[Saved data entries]
◇ ◇ ◇

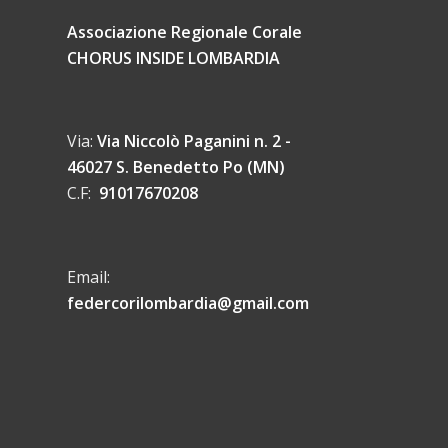
Associazione Regionale Corale
CHORUS INSIDE LOMBARDIA
Via:
Via Niccolò Paganini n. 2 -
46027 S. Benedetto Po (MN)
C.F:
91017670208
Email:
federcorilombardia@gmail.com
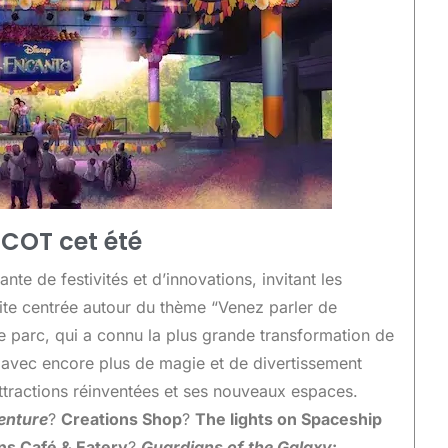
PCOT cet été
te de festivités et d’innovations, invitant les
édite centrée autour du thème “Venez parler de
le parc, qui a connu la plus grande transformation de
 avec encore plus de magie et de divertissement
 attractions réinventées et ses nouveaux espaces.
enture
?
Creations Shop
?
The lights on Spaceship
ns Café & Eatery
?
Guardians of the Galaxy
:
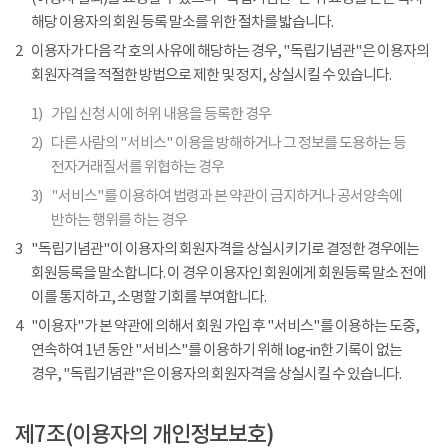
해당 이용자의 회원 등록 말소를 위한 절차를 밟습니다.
2
이용자가 다음 각 호의 사유에 해당하는 경우, "독립기념관"은 이용자의
회원자격을 적절한 방법으로 제한 및 정지, 상실시킬 수 있습니다.
1)
가입 신청 시에 허위 내용을 등록한 경우
2)
다른 사람의 "서비스" 이용을 방해하거나 그 정보를 도용하는 등
전자거래질서를 위협하는 경우
3)
"서비스"를 이용하여 법령과 본 약관이 금지하거나 공서양속에
반하는 행위를 하는 경우
3
"독립기념관"이 이용자의 회원자격을 상실시키기로 결정한 경우에는
회원등록을 말소합니다. 이 경우 이용자인 회원에게 회원등록 말소 전에
이를 통지하고, 소명할 기회를 부여합니다.
4
"이용자"가 본 약관에 의해서 회원 가입 후 "서비스"를 이용하는 도중,
연속하여 1년 동안 "서비스"를 이용하기 위해 log-in한 기록이 없는
경우, "독립기념관"은 이용자의 회원자격을 상실시킬 수 있습니다.
제7조(이용자의 개인정보보호)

◇ ◇ ◇

> Work order: Leave out the pictures and return, exactly as written, only the lines from the line with "Creations Shop" through the end of the records above.

> Final answer:
Creations Shop
?
The lights on Spaceship
ns Café & Eatery
?
Guardians of the Galaxy
:
해당 이용자의 회원 등록 말소를 위한 절차를 밟습니다.
2
이용자가 다음 각 호의 사유에 해당하는 경우, "독립기념관"은 이용자의
회원자격을 적절한 방법으로 제한 및 정지, 상실시킬 수 있습니다.
1)
가입 신청 시에 허위 내용을 등록한 경우
2)
다른 사람의 "서비스" 이용을 방해하거나 그 정보를 도용하는 등
전자거래질서를 위협하는 경우
3)
"서비스"를 이용하여 법령과 본 약관이 금지하거나 공서양속에
반하는 행위를 하는 경우
3
"독립기념관"이 이용자의 회원자격을 상실시키기로 결정한 경우에는
회원등록을 말소합니다. 이 경우 이용자인 회원에게 회원등록 말소 전에
이를 통지하고, 소명할 기회를 부여합니다.
4
"이용자"가 본 약관에 의해서 회원 가입 후 "서비스"를 이용하는 도중,
연속하여 1년 동안 "서비스"를 이용하기 위해 log-in한 기록이 없는
경우, "독립기념관"은 이용자의 회원자격을 상실시킬 수 있습니다.
제7조(이용자의 개인정보보호)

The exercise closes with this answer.